• WHAT YOU ARE ASKED TO DO
The copy must match the data below line for line and contain no images.

• GIVEN DATA
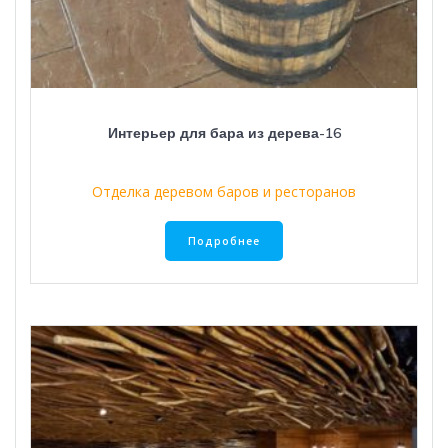
Интерьер для бара из дерева-16
Отделка деревом баров и ресторанов
Подробнее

• EXERCISE RESPONSE
Интерьер для бара из дерева-16
Отделка деревом баров и ресторанов
Подробнее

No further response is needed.